Enhanced photocatalytic ammonia synthesis over a Bi/carbon cloth float: triphase reaction system-assisted N2 supply and photothermal co-activation

Abstract

Using liquid water as a proton source could greatly improve the economy of photocatalytic ammonia synthesis and environmental protection. However, the commonly used powder dispersion diphase system (liquid–solid) is seriously hindered by the scarce N₂ supply and the waste of photothermal energy. Here, a triphase reaction system (gas–solid–liquid) was constructed through a bismuth/carbon cloth (Bi/CC) float, which was self-supported on liquid water and directly exposed to a N₂-gas atmosphere. Assisted by the plentiful N₂ capture and efficient use of the photothermal effect of the CC for N₂ co-activation, this Bi/CC float triphase system breaks the N₂ concentration-dependent limitation in the traditional diphase system and exhibited a photothermal temperature (T)-dependent characteristic.
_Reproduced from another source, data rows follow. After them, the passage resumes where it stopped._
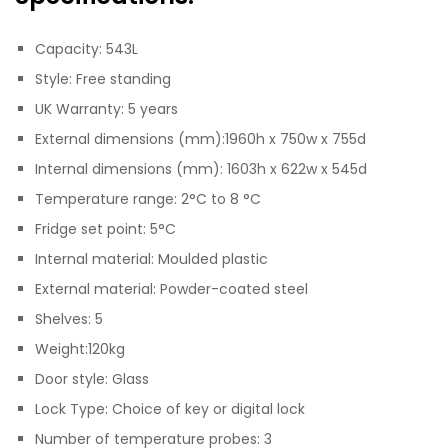
Capacity: 543L
Style: Free standing
UK Warranty: 5 years
External dimensions (mm):1960h x 750w x 755d
Internal dimensions (mm): 1603h x 622w x 545d
Temperature range: 2°C to 8 °C
Fridge set point: 5°C
Internal material: Moulded plastic
External material: Powder-coated steel
Shelves: 5
Weight:120kg
Door style: Glass
Lock Type: Choice of key or digital lock
Number of temperature probes: 3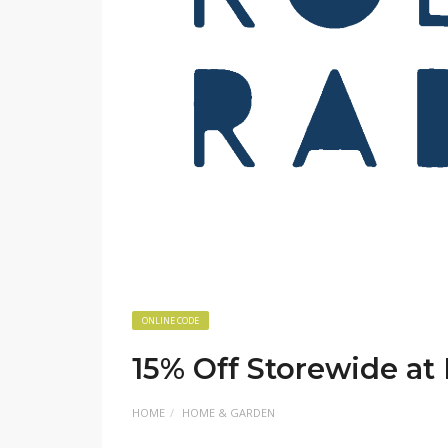
ONLINE CODE
15% Off Storewide at 
HOME
HOME & GARDEN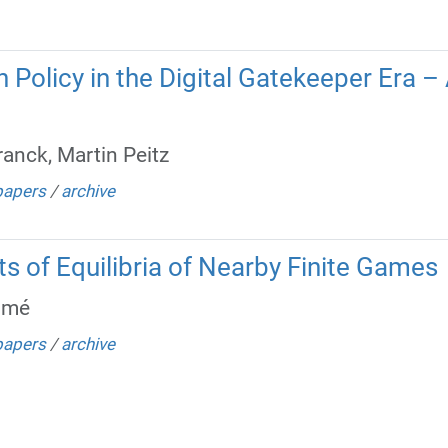
Policy in the Digital Gatekeeper Era – 
anck, Martin Peitz
papers
/
archive
ts of Equilibria of Nearby Finite Games
lmé
papers
/
archive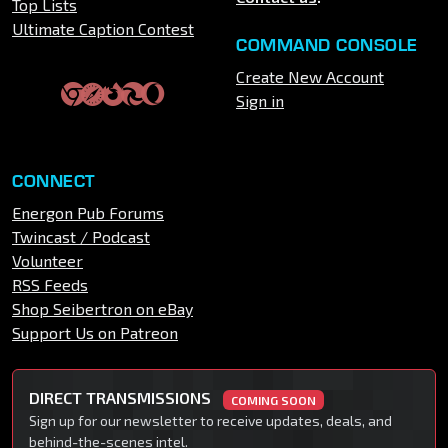
Top Lists
Ultimate Caption Contest
COMMAND CONSOLE
Create New Account
Sign in
CONNECT
Energon Pub Forums
Twincast / Podcast
Volunteer
RSS Feeds
Shop Seibertron on eBay
Support Us on Patreon
DIRECT TRANSMISSIONS
COMING SOON
Sign up for our newsletter to receive updates, deals, and
behind-the-scenes intel.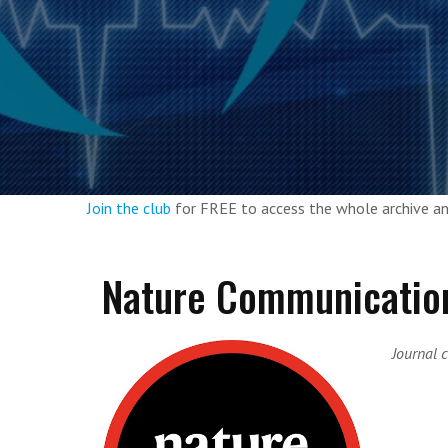
Join the club
for FREE to access the whole archive 
Nature Communicatio
Journal c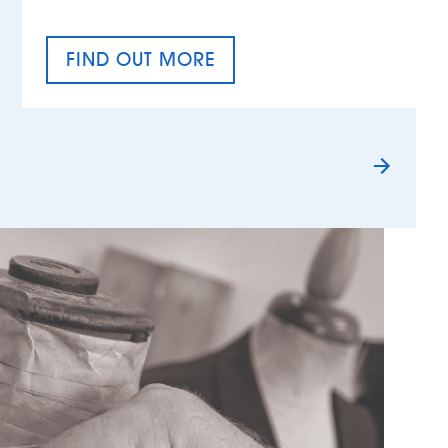
FIND OUT MORE
TAX EQUALITY DAY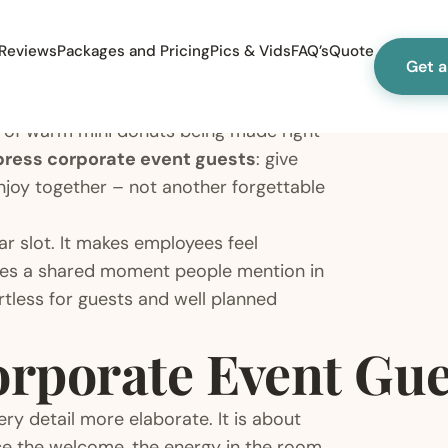
Reviews
Packages and Pricing
Pics & Vids
FAQ’s
Quote
Get 
 of warm mini donuts being made right
press corporate event guests
: give
njoy together – not another forgettable
ar slot. It makes employees feel
eates a shared moment people mention in
ortless for guests and well planned
rporate Event Gue
y detail more elaborate. It is about
ice the welcome, the energy in the room,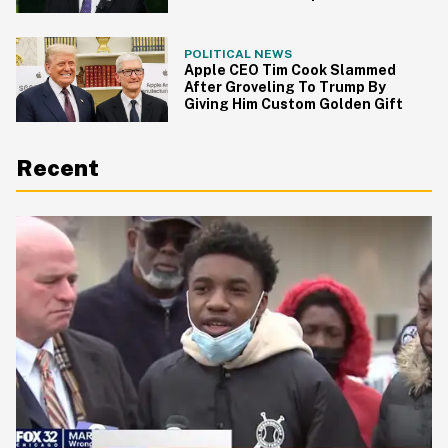
From Undercover FBI Agents
POLITICAL NEWS
Apple CEO Tim Cook Slammed
After Groveling To Trump By
Giving Him Custom Golden Gift
Recent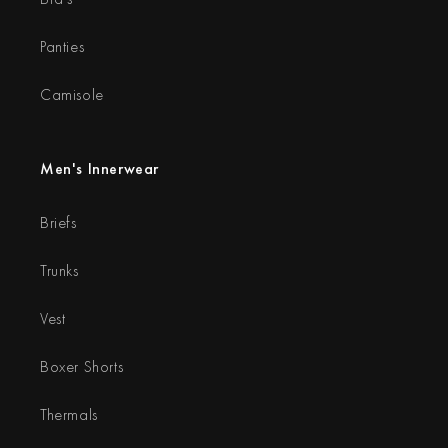
Panties
Camisole
Men's Innerwear
Briefs
Trunks
Vest
Boxer Shorts
Thermals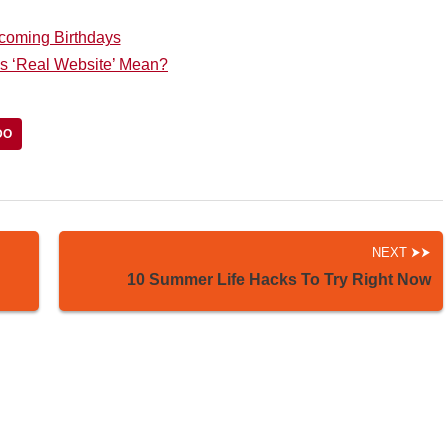
coming Birthdays
s ‘Real Website’ Mean?
DO
NEXT
10 Summer Life Hacks To Try Right Now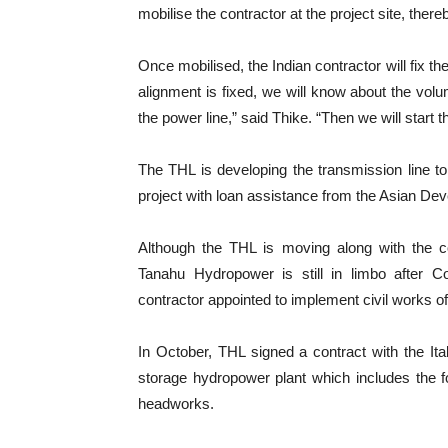
mobilise the contractor at the project site, ther
Once mobilised, the Indian contractor will fix th
alignment is fixed, we will know about the volum
the power line,” said Thike. “Then we will start 
The THL is developing the transmission line t
project with loan assistance from the Asian Dev
Although the THL is moving along with the co
Tanahu Hydropower is still in limbo after Co
contractor appointed to implement civil works of 
In October, THL signed a contract with the I
storage hydropower plant which includes the fo
headworks.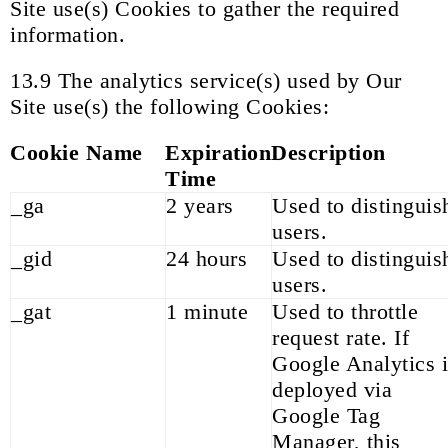
Site use(s) Cookies to gather the required
information.
13.9 The analytics service(s) used by Our
Site use(s) the following Cookies:
Cookie Name
Expiration
Description
Time
_ga
2 years
Used to distinguis
users.
_gid
24 hours
Used to distinguis
users.
_gat
1 minute
Used to throttle
request rate. If
Google Analytics i
deployed via
Google Tag
Manager, this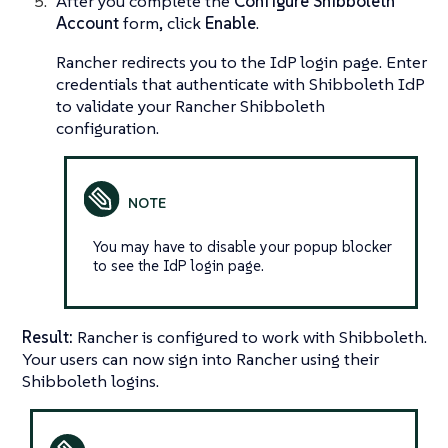
After you complete the
Configure Shibboleth
Account
form, click
Enable
.
Rancher redirects you to the IdP login page. Enter
credentials that authenticate with Shibboleth IdP
to validate your Rancher Shibboleth
configuration.
You may have to disable your popup blocker
to see the IdP login page.
Result:
Rancher is configured to work with Shibboleth.
Your users can now sign into Rancher using their
Shibboleth logins.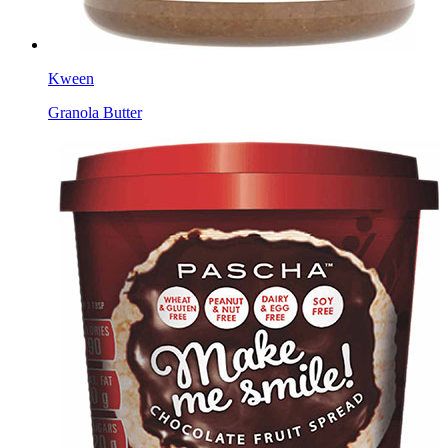
Kween
Granola Butter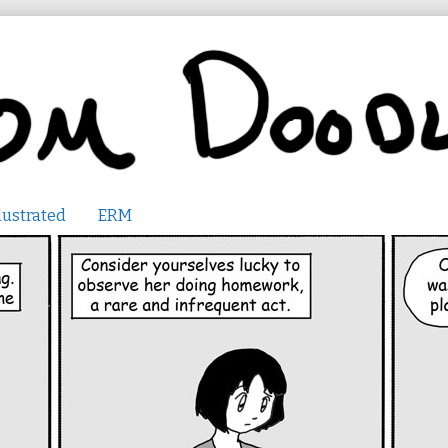
lustrated
ERM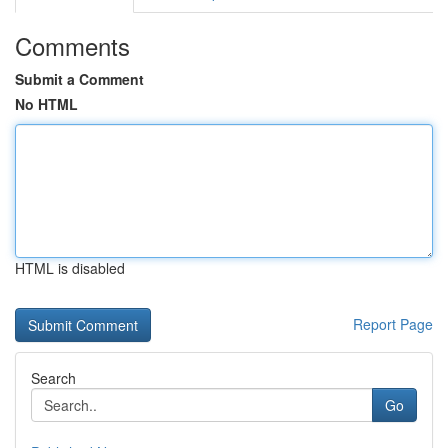
Comments
Submit a Comment
No HTML
HTML is disabled
Report Page
Search
Go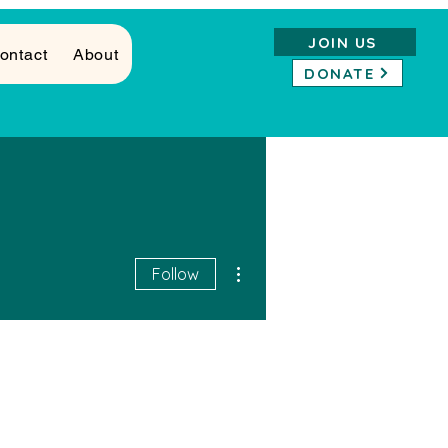
JOIN US
ontact
About
DONATE
More actions
Follow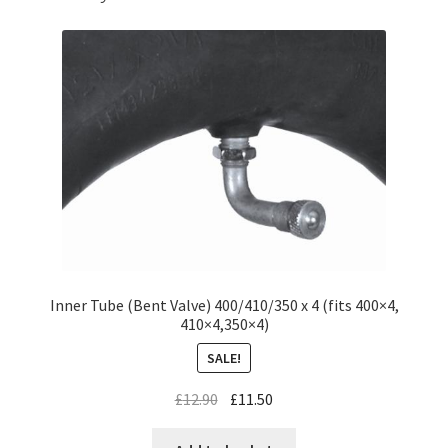
Inner Tube (Bent Valve) 400/410/350 x 4 (fits 400×4,
410×4,350×4)
SALE!
£
12.90
£
11.50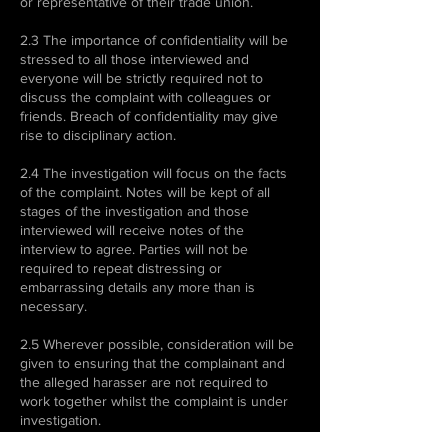
or representative of their trade union.
2.3 The importance of confidentiality will be
stressed to all those interviewed and
everyone will be strictly required not to
discuss the complaint with colleagues or
friends. Breach of confidentiality may give
rise to disciplinary action.
2.4 The investigation will focus on the facts
of the complaint. Notes will be kept of all
stages of the investigation and those
interviewed will receive notes of the
interview to agree. Parties will not be
required to repeat distressing or
embarrassing details any more than is
necessary.
2.5 Wherever possible, consideration will be
given to ensuring that the complainant and
the alleged harasser are not required to
work together whilst the complaint is under
investigation.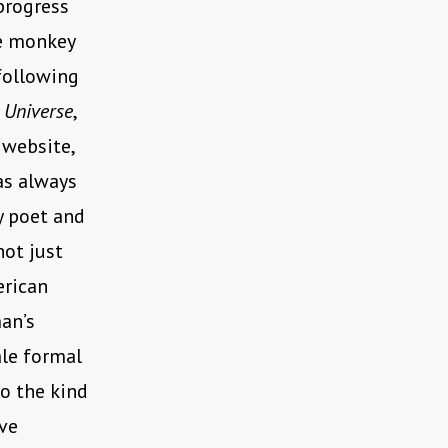
 progress
e monkey
following
r
Universe
,
 website,
as always
ry poet and
not just
erican
man’s
ale formal
o the kind
ave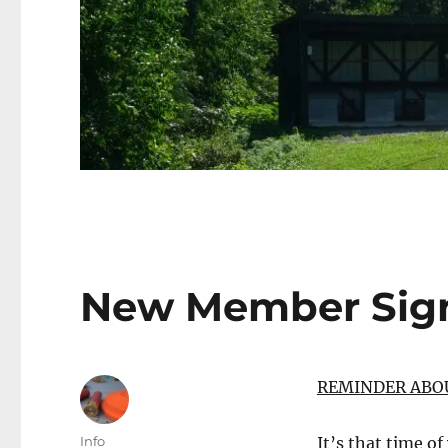
New Member Sig
REMINDER ABO
Author
Info
It’s that time of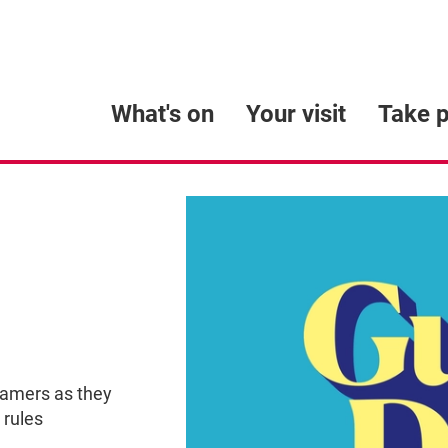
What's on
Your visit
Take p
eamers as they
 rules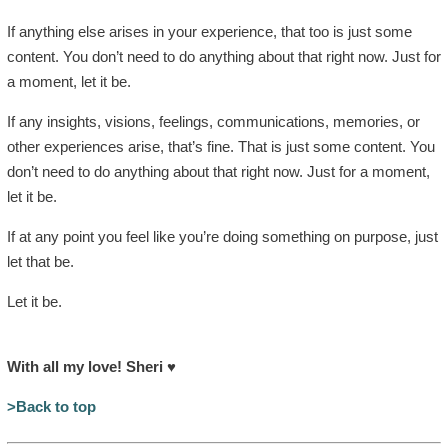
If anything else arises in your experience, that too is just some
content. You don’t need to do anything about that right now. Just for
a moment, let it be.
If any insights, visions, feelings, communications, memories, or
other experiences arise, that’s fine. That is just some content. You
don’t need to do anything about that right now. Just for a moment,
let it be.
If at any point you feel like you’re doing something on purpose, just
let that be.
Let it be.
With all my love! Sheri
♥
>Back to top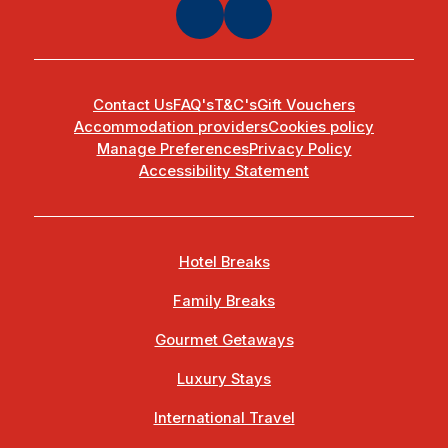
Contact Us
FAQ's
T&C's
Gift Vouchers
Accommodation providers
Cookies policy
Manage Preferences
Privacy Policy
Accessibility Statement
Hotel Breaks
Family Breaks
Gourmet Getaways
Luxury Stays
International Travel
A higher ammonia yield of 2.85 mmol L⁻¹ h⁻¹ g⁻¹ in the Bi/CC triphase system was achieved compared to that of 0.70 mmol L⁻¹ h⁻¹ g⁻¹ in a diphase system. Moreover, this triphase system also exhibited good stability and sunlight-driven feasibility, showing a real possibility for practical application in photocatalytic ammonia synthesis.